Jack Straw’s announcement yesterday on libel law reform marks a significant sea change. Ten months ago, the justice secretary told the select committee inquiry on libel, privacy and press standards that he had yet to be convinced that there was a significant problem with libel tourism – where foreign claimants bring their cases to English courts. He is now proposing to limit the ease with which foreign claimants can be heard in this jurisdiction, as well as introducing a single publication rule and considering a statutory defence to protect publications that are in the public interest. He has, in short, acknowledged that the balance was tipped too far in favour of protecting reputation at the expense of free expression.

His support for reform is testament to the lobbying power of a rarealliance of campaigners who provided compelling evidence that libel reform was not simply about protecting the interests of the media establishment, but about safeguarding the free speech of the public as a whole – whether it’s the freedom of a cardiologist to critique a surgical device or the freedom of a science writer to question the efficacy of alternative medicine. Proposals for reform that seemed unpopular and unfeasible just a year ago now sound like common sense. The select committee’s whole-hearted support for reform in its report on privacy, libel and press standards last month was, without doubt, an important endorsement and the final push for change.

This is not, however, the end of the story. One of Straw’s more controversial changes – slashing lawyers’ success fees in conditional fee agreements – is now being threatened with judicial review and it’s likely that his latest proposals will meet with further resistance. Nor are all the justice secretary’s proposals secure: Straw has announced that no more than “consideration” will be given to one of the most important reforms of all – creating a statutory public interest defence. For NGOs investigating corruption and scientists criticising treatments, this remains a much-needed protection. Over the past few months, NGOs (Index on Censorship, English Pen and Sense about Science) have sent evidence to the libel reform campaign that details the extent to which fear of libel action is inhibiting publication of research that is clearly in the public interest.
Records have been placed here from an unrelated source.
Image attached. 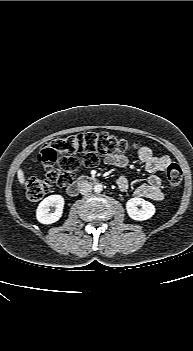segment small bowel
<instances>
[{
  "instance_id": "obj_1",
  "label": "small bowel",
  "mask_w": 193,
  "mask_h": 351,
  "mask_svg": "<svg viewBox=\"0 0 193 351\" xmlns=\"http://www.w3.org/2000/svg\"><path fill=\"white\" fill-rule=\"evenodd\" d=\"M137 155L141 163L144 165L145 170L150 175L143 184L139 185L134 190V195L152 201H161L163 199L161 181L156 173L162 172L166 169L170 163V158L167 155H155L152 149L147 146L141 147ZM104 163L114 167H126L130 163V158L125 154H111L104 157ZM117 185L120 191H127L129 188L128 178L125 176L119 177Z\"/></svg>"
}]
</instances>
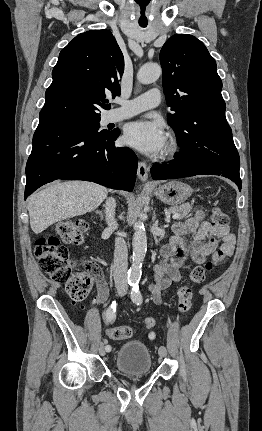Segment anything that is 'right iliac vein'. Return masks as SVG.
<instances>
[{
	"label": "right iliac vein",
	"mask_w": 262,
	"mask_h": 431,
	"mask_svg": "<svg viewBox=\"0 0 262 431\" xmlns=\"http://www.w3.org/2000/svg\"><path fill=\"white\" fill-rule=\"evenodd\" d=\"M99 354L101 356H104L106 354V348H105V346H104L103 343H101L100 346H99Z\"/></svg>",
	"instance_id": "63e3f726"
}]
</instances>
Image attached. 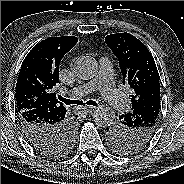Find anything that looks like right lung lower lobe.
<instances>
[{
	"label": "right lung lower lobe",
	"instance_id": "98d812e1",
	"mask_svg": "<svg viewBox=\"0 0 184 184\" xmlns=\"http://www.w3.org/2000/svg\"><path fill=\"white\" fill-rule=\"evenodd\" d=\"M66 110L48 112L41 109L18 113L19 123L29 143L38 151L61 145L67 129L73 127L65 118Z\"/></svg>",
	"mask_w": 184,
	"mask_h": 184
}]
</instances>
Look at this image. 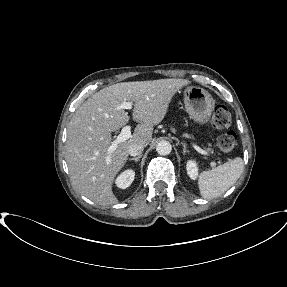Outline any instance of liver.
I'll use <instances>...</instances> for the list:
<instances>
[{
    "instance_id": "6515ba94",
    "label": "liver",
    "mask_w": 287,
    "mask_h": 287,
    "mask_svg": "<svg viewBox=\"0 0 287 287\" xmlns=\"http://www.w3.org/2000/svg\"><path fill=\"white\" fill-rule=\"evenodd\" d=\"M188 84L185 79L123 82L88 98L67 126L65 159L74 189L100 206L116 204L112 185L128 159L129 146L151 142L153 126L164 119L176 92ZM124 101L134 103L132 117L139 124L128 140L109 153L111 133L130 119L124 109H117Z\"/></svg>"
}]
</instances>
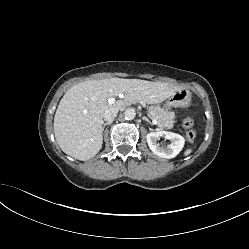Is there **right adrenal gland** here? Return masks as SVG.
Instances as JSON below:
<instances>
[{
  "label": "right adrenal gland",
  "instance_id": "2a0ac1e0",
  "mask_svg": "<svg viewBox=\"0 0 249 249\" xmlns=\"http://www.w3.org/2000/svg\"><path fill=\"white\" fill-rule=\"evenodd\" d=\"M110 124H111V122H105V123L103 124L102 129L104 130L105 126H106V125H110Z\"/></svg>",
  "mask_w": 249,
  "mask_h": 249
}]
</instances>
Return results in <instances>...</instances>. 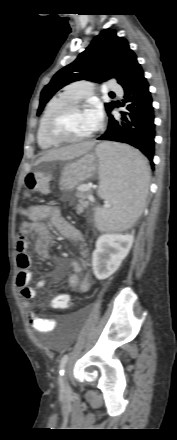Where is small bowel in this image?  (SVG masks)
Returning <instances> with one entry per match:
<instances>
[{"label":"small bowel","instance_id":"1","mask_svg":"<svg viewBox=\"0 0 177 440\" xmlns=\"http://www.w3.org/2000/svg\"><path fill=\"white\" fill-rule=\"evenodd\" d=\"M27 216L29 223L19 234L16 243L17 266L19 269L16 284L19 289L20 297L22 298V305L28 309L27 317L30 326L39 333H48L55 329L57 321L41 318L30 310V301L35 297L37 289H42L46 286L47 280H39L35 288L30 286L32 279V273L30 271L31 259L27 254L28 242L26 235L34 234L36 236L35 250L37 254L45 258L50 255V245L53 240L50 231L51 227H54L64 238L75 242H82L83 236L76 227L71 225L61 215L57 206L45 204L32 205L27 208ZM70 265L76 272L82 270V267L77 261H71ZM56 276L57 273L53 272L50 278L54 279ZM68 283L70 288L76 289L80 293H87L92 286L91 279L88 276L80 279L76 273L69 276ZM52 298H70V296L65 293H59Z\"/></svg>","mask_w":177,"mask_h":440}]
</instances>
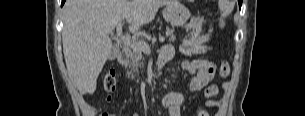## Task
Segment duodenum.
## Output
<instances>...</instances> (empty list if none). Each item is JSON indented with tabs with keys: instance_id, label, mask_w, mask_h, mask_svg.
I'll return each instance as SVG.
<instances>
[{
	"instance_id": "obj_1",
	"label": "duodenum",
	"mask_w": 305,
	"mask_h": 116,
	"mask_svg": "<svg viewBox=\"0 0 305 116\" xmlns=\"http://www.w3.org/2000/svg\"><path fill=\"white\" fill-rule=\"evenodd\" d=\"M128 61H129V55L126 52H122L118 57V63L121 66H125L127 65ZM166 62H167L166 60L159 61V66L160 67L164 66Z\"/></svg>"
}]
</instances>
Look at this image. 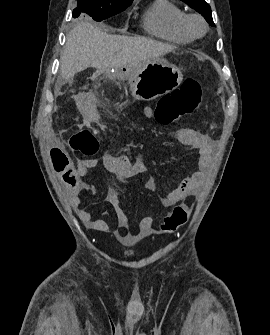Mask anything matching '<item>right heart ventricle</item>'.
Masks as SVG:
<instances>
[{"instance_id":"1","label":"right heart ventricle","mask_w":270,"mask_h":335,"mask_svg":"<svg viewBox=\"0 0 270 335\" xmlns=\"http://www.w3.org/2000/svg\"><path fill=\"white\" fill-rule=\"evenodd\" d=\"M186 14L170 0H156L144 12L141 22L144 30L174 44H189L194 41L184 28Z\"/></svg>"}]
</instances>
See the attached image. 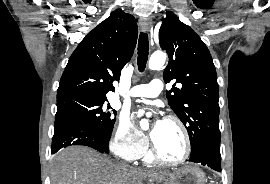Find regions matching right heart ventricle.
I'll list each match as a JSON object with an SVG mask.
<instances>
[{
	"mask_svg": "<svg viewBox=\"0 0 270 184\" xmlns=\"http://www.w3.org/2000/svg\"><path fill=\"white\" fill-rule=\"evenodd\" d=\"M140 158H142L146 162H152L154 160L151 152L147 150L143 153V155Z\"/></svg>",
	"mask_w": 270,
	"mask_h": 184,
	"instance_id": "right-heart-ventricle-1",
	"label": "right heart ventricle"
}]
</instances>
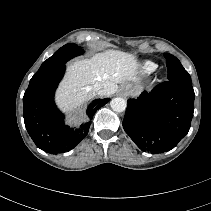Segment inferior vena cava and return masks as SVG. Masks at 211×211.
<instances>
[{
    "mask_svg": "<svg viewBox=\"0 0 211 211\" xmlns=\"http://www.w3.org/2000/svg\"><path fill=\"white\" fill-rule=\"evenodd\" d=\"M92 89L97 93V94H102L103 92V87L100 83H95L93 86H92Z\"/></svg>",
    "mask_w": 211,
    "mask_h": 211,
    "instance_id": "obj_1",
    "label": "inferior vena cava"
}]
</instances>
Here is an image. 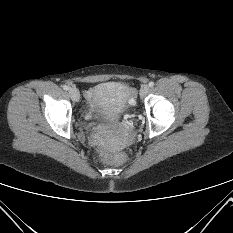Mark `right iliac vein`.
<instances>
[{
  "label": "right iliac vein",
  "instance_id": "right-iliac-vein-1",
  "mask_svg": "<svg viewBox=\"0 0 233 233\" xmlns=\"http://www.w3.org/2000/svg\"><path fill=\"white\" fill-rule=\"evenodd\" d=\"M69 94H70V97L73 101L79 100V91L76 88H70Z\"/></svg>",
  "mask_w": 233,
  "mask_h": 233
}]
</instances>
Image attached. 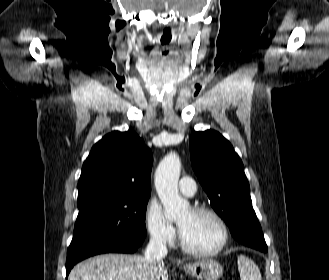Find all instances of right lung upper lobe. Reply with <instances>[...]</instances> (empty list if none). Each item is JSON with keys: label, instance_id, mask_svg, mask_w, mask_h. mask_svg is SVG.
Wrapping results in <instances>:
<instances>
[{"label": "right lung upper lobe", "instance_id": "1", "mask_svg": "<svg viewBox=\"0 0 329 280\" xmlns=\"http://www.w3.org/2000/svg\"><path fill=\"white\" fill-rule=\"evenodd\" d=\"M152 153L135 132L113 131L91 149L78 181V200L150 196Z\"/></svg>", "mask_w": 329, "mask_h": 280}]
</instances>
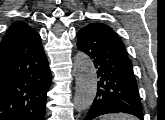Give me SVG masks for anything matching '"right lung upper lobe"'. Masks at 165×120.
Wrapping results in <instances>:
<instances>
[{
	"mask_svg": "<svg viewBox=\"0 0 165 120\" xmlns=\"http://www.w3.org/2000/svg\"><path fill=\"white\" fill-rule=\"evenodd\" d=\"M34 32L35 30H33L27 24L23 22H16L12 24L10 28L7 30V33L3 37L0 46L22 39Z\"/></svg>",
	"mask_w": 165,
	"mask_h": 120,
	"instance_id": "cb5924a9",
	"label": "right lung upper lobe"
}]
</instances>
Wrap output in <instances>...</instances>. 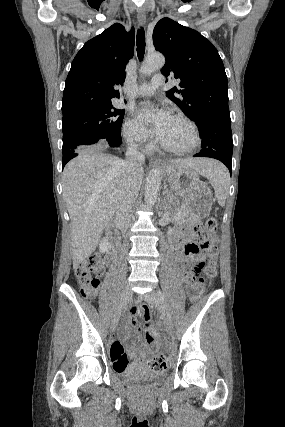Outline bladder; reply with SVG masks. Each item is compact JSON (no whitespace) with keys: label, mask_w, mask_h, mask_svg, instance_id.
I'll list each match as a JSON object with an SVG mask.
<instances>
[{"label":"bladder","mask_w":285,"mask_h":427,"mask_svg":"<svg viewBox=\"0 0 285 427\" xmlns=\"http://www.w3.org/2000/svg\"><path fill=\"white\" fill-rule=\"evenodd\" d=\"M115 374L127 383L135 386L148 382H162L167 377V373L165 371H151L147 367L138 363H131L125 366L122 370L116 371Z\"/></svg>","instance_id":"bladder-1"}]
</instances>
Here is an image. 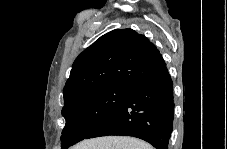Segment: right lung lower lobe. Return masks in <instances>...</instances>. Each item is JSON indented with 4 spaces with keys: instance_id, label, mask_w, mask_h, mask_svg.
<instances>
[{
    "instance_id": "98d812e1",
    "label": "right lung lower lobe",
    "mask_w": 227,
    "mask_h": 149,
    "mask_svg": "<svg viewBox=\"0 0 227 149\" xmlns=\"http://www.w3.org/2000/svg\"><path fill=\"white\" fill-rule=\"evenodd\" d=\"M173 82L166 66L135 84L126 101L88 137L133 136L168 149L173 130Z\"/></svg>"
}]
</instances>
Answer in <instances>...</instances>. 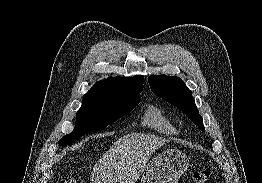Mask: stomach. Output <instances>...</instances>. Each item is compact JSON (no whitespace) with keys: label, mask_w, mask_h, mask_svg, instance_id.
<instances>
[{"label":"stomach","mask_w":262,"mask_h":183,"mask_svg":"<svg viewBox=\"0 0 262 183\" xmlns=\"http://www.w3.org/2000/svg\"><path fill=\"white\" fill-rule=\"evenodd\" d=\"M188 165L187 156L180 150L167 149L147 165L140 183H178Z\"/></svg>","instance_id":"stomach-1"}]
</instances>
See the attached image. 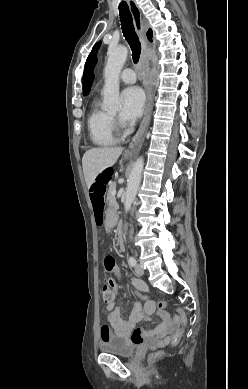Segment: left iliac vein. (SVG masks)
Instances as JSON below:
<instances>
[{
  "label": "left iliac vein",
  "mask_w": 248,
  "mask_h": 389,
  "mask_svg": "<svg viewBox=\"0 0 248 389\" xmlns=\"http://www.w3.org/2000/svg\"><path fill=\"white\" fill-rule=\"evenodd\" d=\"M135 273H136L137 275H139V276H142V275L144 274V269H143L142 265L137 264V265L135 266Z\"/></svg>",
  "instance_id": "1"
}]
</instances>
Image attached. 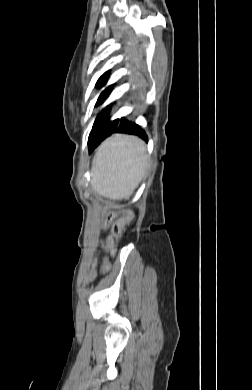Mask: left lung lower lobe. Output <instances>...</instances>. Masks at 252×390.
Masks as SVG:
<instances>
[{
    "label": "left lung lower lobe",
    "instance_id": "obj_1",
    "mask_svg": "<svg viewBox=\"0 0 252 390\" xmlns=\"http://www.w3.org/2000/svg\"><path fill=\"white\" fill-rule=\"evenodd\" d=\"M127 133L141 137L148 141L145 131L135 122L128 121L124 117L114 121H108L106 115L96 118L92 131L89 135L88 146L91 153L102 140L112 133Z\"/></svg>",
    "mask_w": 252,
    "mask_h": 390
}]
</instances>
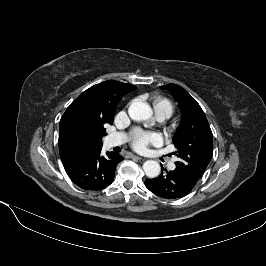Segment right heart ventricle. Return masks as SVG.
Segmentation results:
<instances>
[{
  "label": "right heart ventricle",
  "instance_id": "right-heart-ventricle-1",
  "mask_svg": "<svg viewBox=\"0 0 266 266\" xmlns=\"http://www.w3.org/2000/svg\"><path fill=\"white\" fill-rule=\"evenodd\" d=\"M153 106L156 113L157 112L164 113L168 117L171 116L174 111L173 104L168 99L165 98H160V97L156 98L154 100Z\"/></svg>",
  "mask_w": 266,
  "mask_h": 266
}]
</instances>
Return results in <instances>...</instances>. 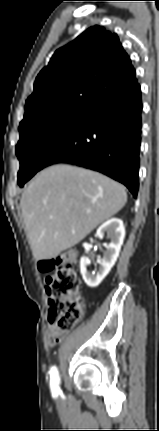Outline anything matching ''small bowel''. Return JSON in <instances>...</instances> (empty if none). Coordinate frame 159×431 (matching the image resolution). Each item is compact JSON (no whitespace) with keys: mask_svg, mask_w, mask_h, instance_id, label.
Masks as SVG:
<instances>
[{"mask_svg":"<svg viewBox=\"0 0 159 431\" xmlns=\"http://www.w3.org/2000/svg\"><path fill=\"white\" fill-rule=\"evenodd\" d=\"M67 334L68 331L60 329L55 324H49L47 327V338L50 346H55L56 344L62 342Z\"/></svg>","mask_w":159,"mask_h":431,"instance_id":"c3829d8e","label":"small bowel"}]
</instances>
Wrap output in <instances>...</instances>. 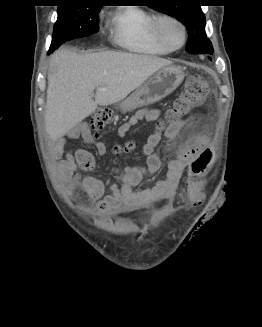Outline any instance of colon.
I'll list each match as a JSON object with an SVG mask.
<instances>
[{
	"instance_id": "5ec220e1",
	"label": "colon",
	"mask_w": 262,
	"mask_h": 327,
	"mask_svg": "<svg viewBox=\"0 0 262 327\" xmlns=\"http://www.w3.org/2000/svg\"><path fill=\"white\" fill-rule=\"evenodd\" d=\"M210 91L209 82L199 73L189 75L184 89L174 101L173 106L167 111L165 121H160L157 128L163 129L166 124H172L188 115L192 110L201 105ZM114 120V113L109 109H98L91 117V126L97 136H100L103 129ZM135 148L133 142H127L115 147L116 153L129 152ZM210 158V153L205 151L194 163L195 173L203 171Z\"/></svg>"
}]
</instances>
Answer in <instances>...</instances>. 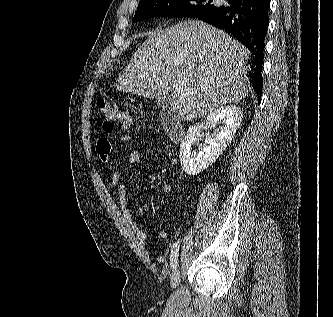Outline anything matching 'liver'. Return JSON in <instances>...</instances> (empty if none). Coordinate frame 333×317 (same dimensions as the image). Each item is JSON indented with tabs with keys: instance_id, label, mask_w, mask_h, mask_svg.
Masks as SVG:
<instances>
[{
	"instance_id": "6515ba94",
	"label": "liver",
	"mask_w": 333,
	"mask_h": 317,
	"mask_svg": "<svg viewBox=\"0 0 333 317\" xmlns=\"http://www.w3.org/2000/svg\"><path fill=\"white\" fill-rule=\"evenodd\" d=\"M247 54L224 31L198 20L182 21L150 35L118 78L116 89L154 98L181 86L186 96L172 104L171 113L194 120L248 95Z\"/></svg>"
}]
</instances>
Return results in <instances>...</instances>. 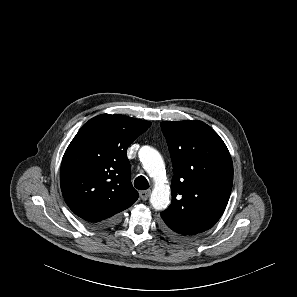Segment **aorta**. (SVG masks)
Returning <instances> with one entry per match:
<instances>
[{"mask_svg": "<svg viewBox=\"0 0 297 297\" xmlns=\"http://www.w3.org/2000/svg\"><path fill=\"white\" fill-rule=\"evenodd\" d=\"M140 160L145 171L154 180L150 203L155 210H163L170 202V187L164 181L163 159L157 150L145 147L141 151Z\"/></svg>", "mask_w": 297, "mask_h": 297, "instance_id": "762f6f07", "label": "aorta"}]
</instances>
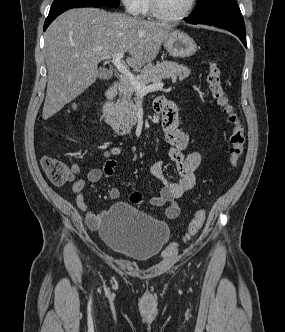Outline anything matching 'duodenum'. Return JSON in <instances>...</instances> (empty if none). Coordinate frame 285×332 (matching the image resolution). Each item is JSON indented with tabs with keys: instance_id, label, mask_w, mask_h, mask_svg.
Here are the masks:
<instances>
[{
	"instance_id": "1",
	"label": "duodenum",
	"mask_w": 285,
	"mask_h": 332,
	"mask_svg": "<svg viewBox=\"0 0 285 332\" xmlns=\"http://www.w3.org/2000/svg\"><path fill=\"white\" fill-rule=\"evenodd\" d=\"M120 85L118 82L114 83L105 92V101L102 106V112L105 122L119 135H126L130 127L123 122L115 107V98L118 94ZM156 106L163 109L165 100L159 99L156 101Z\"/></svg>"
}]
</instances>
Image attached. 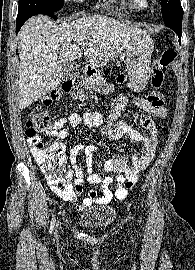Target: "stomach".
Masks as SVG:
<instances>
[{"instance_id":"0dacf381","label":"stomach","mask_w":195,"mask_h":270,"mask_svg":"<svg viewBox=\"0 0 195 270\" xmlns=\"http://www.w3.org/2000/svg\"><path fill=\"white\" fill-rule=\"evenodd\" d=\"M154 42L148 35H138L132 38L130 45L125 49V64L129 76V87L140 92L148 83L151 75V55ZM89 83L96 91L108 94L114 90L113 84L107 83L98 73L89 78Z\"/></svg>"}]
</instances>
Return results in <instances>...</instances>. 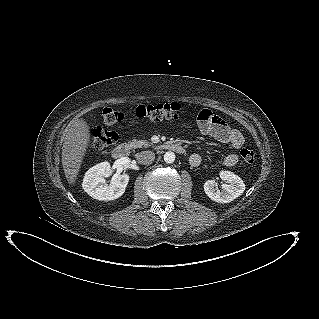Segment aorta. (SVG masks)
<instances>
[{
	"label": "aorta",
	"instance_id": "762f6f07",
	"mask_svg": "<svg viewBox=\"0 0 319 319\" xmlns=\"http://www.w3.org/2000/svg\"><path fill=\"white\" fill-rule=\"evenodd\" d=\"M164 161L166 163H173L175 161V154L173 152H166L164 154Z\"/></svg>",
	"mask_w": 319,
	"mask_h": 319
}]
</instances>
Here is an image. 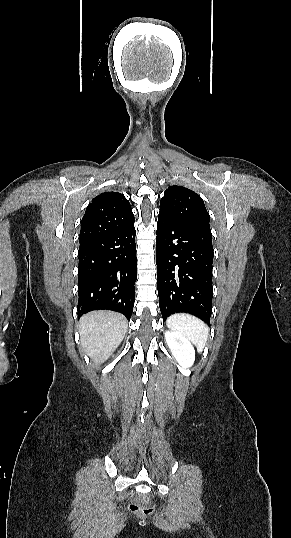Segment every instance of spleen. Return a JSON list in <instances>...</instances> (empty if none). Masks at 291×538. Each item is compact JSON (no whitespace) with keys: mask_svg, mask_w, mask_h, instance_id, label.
<instances>
[{"mask_svg":"<svg viewBox=\"0 0 291 538\" xmlns=\"http://www.w3.org/2000/svg\"><path fill=\"white\" fill-rule=\"evenodd\" d=\"M171 330L186 336L202 352L209 336L208 326L200 319L185 313H175L167 319Z\"/></svg>","mask_w":291,"mask_h":538,"instance_id":"spleen-1","label":"spleen"}]
</instances>
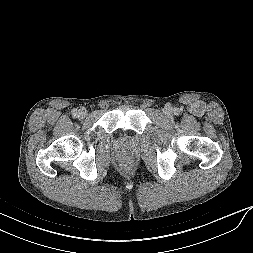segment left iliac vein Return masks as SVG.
Wrapping results in <instances>:
<instances>
[{
	"label": "left iliac vein",
	"mask_w": 253,
	"mask_h": 253,
	"mask_svg": "<svg viewBox=\"0 0 253 253\" xmlns=\"http://www.w3.org/2000/svg\"><path fill=\"white\" fill-rule=\"evenodd\" d=\"M165 114L170 115L171 114V109L170 108H165Z\"/></svg>",
	"instance_id": "obj_1"
}]
</instances>
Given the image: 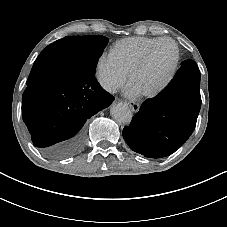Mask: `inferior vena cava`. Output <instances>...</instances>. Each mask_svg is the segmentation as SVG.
Wrapping results in <instances>:
<instances>
[{"instance_id": "inferior-vena-cava-1", "label": "inferior vena cava", "mask_w": 227, "mask_h": 227, "mask_svg": "<svg viewBox=\"0 0 227 227\" xmlns=\"http://www.w3.org/2000/svg\"><path fill=\"white\" fill-rule=\"evenodd\" d=\"M100 84L109 93H116L117 92V87L107 80H101Z\"/></svg>"}]
</instances>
Furthermore, while the welcome introduction of a single publication rule goes a long way towards rescuing the internet from the tyranny of a 19th-century precedent, which has ensured that every download of a story was a new publication and therefore potentially a new libel suit, there is still need for enlightened reform. Mr Justice Eady, much reviled for being the bane of free speech, wisely suggested last month that there was need for an international agreement that would address the new challenges posed by the internet. Let’s hope that Labour can follow through its promise of a libel reform bill in the next parliament. While Dominic Grieve dismissed the proposals yesterday as “pre-election posturing”, Jack Straw’s blow for free speech prompted the Conservative party to declare its strongest support to date for reform. Let’s hope they all mean it.

By Jo Glanville

Jo Glanville is editor of Looking for an enemy: eight essays on antisemitism (Short Books) and Qissat: short stories by Palestinian women (Telegram/Saqi Books). She is a former editor of Index on Censorship.